# HOW TO COMPLETE THIS TASK
The expected output is the full data, repeated exactly, without pictures.

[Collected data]
------------

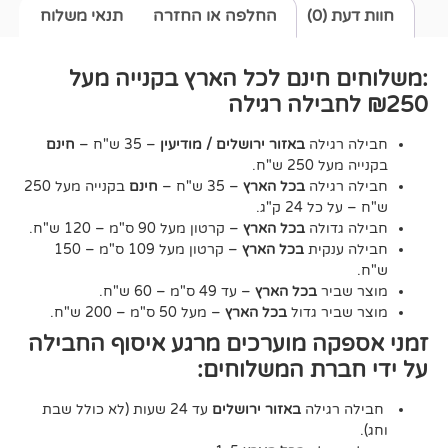
0)
החלפה או החזרה
תנאי משלוח
חינם לכל הארץ בקנייה מעל
גילה
באזור ירושלים / מודיעין
– 35 ש"ח –
חינם
2 ש"ח.
גילה
בכל הארץ
– 35 ש"ח –
חינם
בקנייה מעל 250
24 ק"ג.
דולה
בכל הארץ
– קרטון מעל 90 ס"מ – 120 ש"ח.
נקית
בכל הארץ
– קרטון מעל 109 ס"מ – 150
יר
בכל הארץ
– עד 49 ס"מ – 60 ש"ח.
יר גדול
בכל הארץ
– מעל 50 ס"מ – 200 ש"ח.
ה מוערכים מרגע איסוף החבילה
רת המשלוחים:
גילה
באזור ירושלים
עד 24 שעות (לא כולל שבת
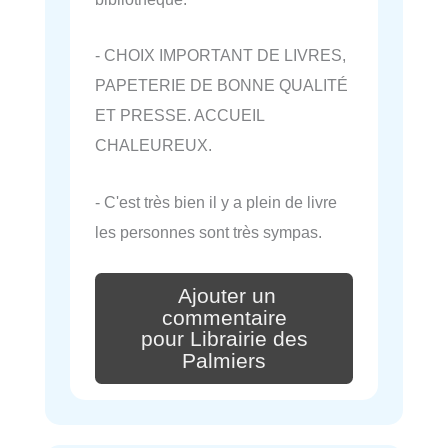
- CHOIX IMPORTANT DE LIVRES,
PAPETERIE DE BONNE QUALITÉ
ET PRESSE. ACCUEIL
CHALEUREUX.
- C'est très bien il y a plein de livre
les personnes sont très sympas.
Ajouter un
commentaire
pour Librairie des
Palmiers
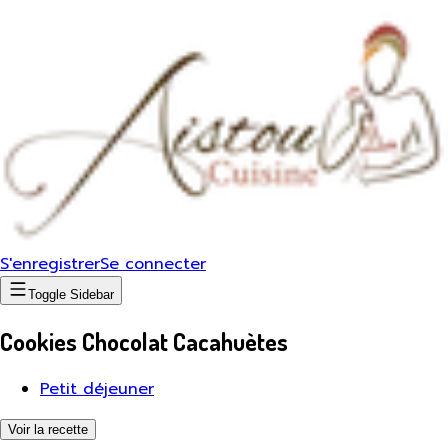
S'enregistrer
Se connecter
Toggle Sidebar
Cookies Chocolat Cacahuètes
Petit déjeuner
Voir la recette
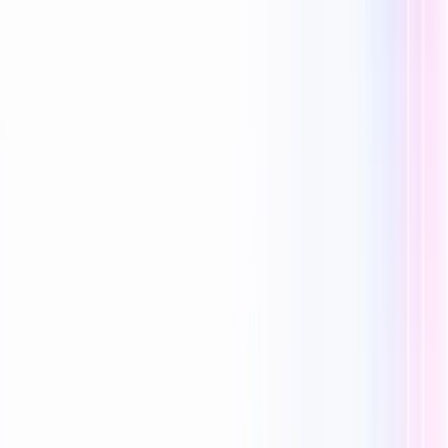
Reecho1977
0 vind-ik-leuks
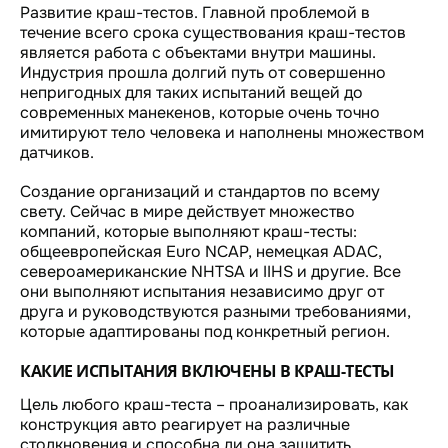
Развитие краш-тестов. Главной проблемой в
течение всего срока существования краш-тестов
является работа с объектами внутри машины.
Индустрия прошла долгий путь от совершенно
непригодных для таких испытаний вещей до
современных манекенов, которые очень точно
имитируют тело человека и наполнены множеством
датчиков.
Создание организаций и стандартов по всему
свету. Сейчас в мире действует множество
компаний, которые выполняют краш-тесты:
общеевропейская Euro NCAP, немецкая ADAC,
североамериканские NHTSA и IIHS и другие. Все
они выполняют испытания независимо друг от
друга и руководствуются разными требованиями,
которые адаптированы под конкретный регион.
КАКИЕ ИСПЫТАНИЯ ВКЛЮЧЕНЫ В КРАШ-ТЕСТЫ
Цель любого краш-теста – проанализировать, как
конструкция авто реагирует на различные
столкновения и способна ли она защитить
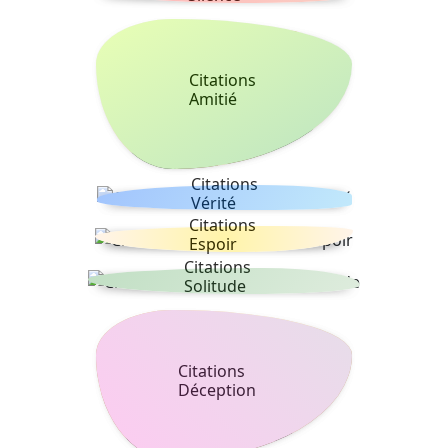
Citations
Amitié
Citations
Vérité
Citations
Espoir
Citations
Solitude
Citations
Déception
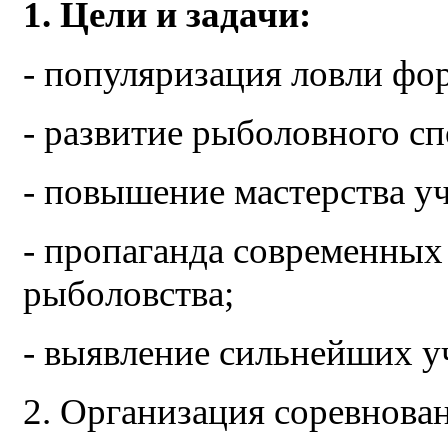
1. Цели и задачи:
- популяризация ловли фо
- развитие рыболовного сп
- повышение мастерства у
- пропаганда современных
рыболовства;
- выявление сильнейших у
2. Организация соревнова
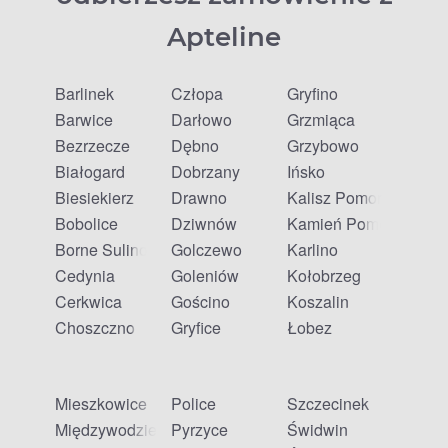
Apteline
Barlinek
Człopa
Gryfino
Barwice
Darłowo
Grzmiąca
Bezrzecze
Dębno
Grzybowo
Białogard
Dobrzany
Ińsko
Biesiekierz
Drawno
Kalisz Pomorski
Bobolice
Dziwnów
Kamień Pomorski
Borne Sulinowo
Golczewo
Karlino
Cedynia
Goleniów
Kołobrzeg
Cerkwica
Gościno
Koszalin
Choszczno
Gryfice
Łobez
Mieszkowice
Police
Szczecinek
Międzywodzie
Pyrzyce
Świdwin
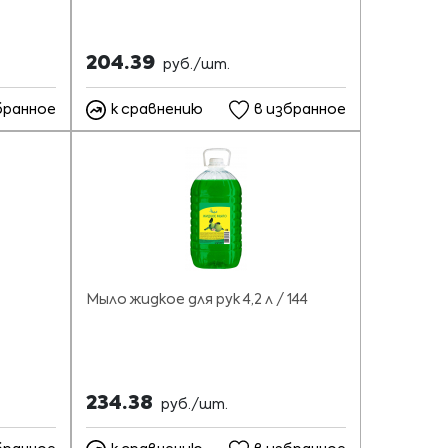
204.39
руб./шт.
бранное
к сравнению
в избранное
Мыло жидкое для рук 4,2 л / 144
234.38
руб./шт.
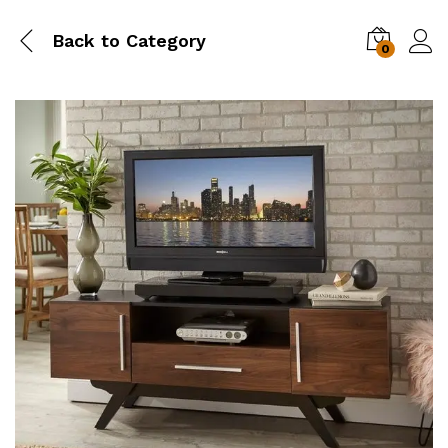
Back to
Category
0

------------

# WRITTEN ANSWER
0)
החלפה או החזרה
תנאי משלוח
חינם לכל הארץ בקנייה מעל
גילה
באזור ירושלים / מודיעין
– 35 ש"ח –
חינם
2 ש"ח.
גילה
בכל הארץ
– 35 ש"ח –
חינם
בקנייה מעל 250
24 ק"ג.
דולה
בכל הארץ
– קרטון מעל 90 ס"מ – 120 ש"ח.
נקית
בכל הארץ
– קרטון מעל 109 ס"מ – 150
יר
בכל הארץ
– עד 49 ס"מ – 60 ש"ח.
יר גדול
בכל הארץ
– מעל 50 ס"מ – 200 ש"ח.
ה מוערכים מרגע איסוף החבילה
רת המשלוחים:
גילה
באזור ירושלים
עד 24 שעות (לא כולל שבת
- CHOIX IMPORTANT DE LIVRES,
PAPETERIE DE BONNE QUALITÉ
ET PRESSE. ACCUEIL
CHALEUREUX.
- C'est très bien il y a plein de livre
les personnes sont très sympas.
Ajouter un
commentaire
pour Librairie des
Palmiers
S'enregistrer
Se connecter
Toggle Sidebar
Cookies Chocolat Cacahuètes
Petit déjeuner
Voir la recette
Reecho1977
0 vind-ik-leuks
Развитие краш-тестов. Главной проблемой в
течение всего срока существования краш-тестов
является работа с объектами внутри машины.
Индустрия прошла долгий путь от совершенно
непригодных для таких испытаний вещей до
современных манекенов, которые очень точно
имитируют тело человека и наполнены множеством
датчиков.
Создание организаций и стандартов по всему
свету. Сейчас в мире действует множество
компаний, которые выполняют краш-тесты:
общеевропейская Euro NCAP, немецкая ADAC,
североамериканские NHTSA и IIHS и другие. Все
они выполняют испытания независимо друг от
друга и руководствуются разными требованиями,
которые адаптированы под конкретный регион.
КАКИЕ ИСПЫТАНИЯ ВКЛЮЧЕНЫ В КРАШ-ТЕСТЫ
Цель любого краш-теста – проанализировать, как
конструкция авто реагирует на различные
столкновения и способна ли она защитить
Citations
Amitié
Citations
Vérité
Citations
Espoir
Citations
Solitude
Citations
Déception
1. Цели и задачи:
- популяризация ловли фо
- развитие рыболовного сп
- повышение мастерства у
- пропаганда современных
рыболовства;
- выявление сильнейших у
2. Организация соревнова
Apteline
Barlinek
Człopa
Gryfino
Barwice
Darłowo
Grzmiąca
Bezrzecze
Dębno
Grzybowo
Białogard
Dobrzany
Ińsko
Biesiekierz
Drawno
Kalisz Pomorski
Bobolice
Dziwnów
Kamień Pomorski
Borne Sulinowo
Golczewo
Karlino
Cedynia
Goleniów
Kołobrzeg
Cerkwica
Gościno
Koszalin
Choszczno
Gryfice
Łobez
Mieszkowice
Police
Szczecinek
Międzywodzie
Pyrzyce
Świdwin
204.39
руб./шт.
бранное
к сравнению
в избранное
Мыло жидкое для рук 4,2 л / 144
234.38
руб./шт.
Back to
Category
0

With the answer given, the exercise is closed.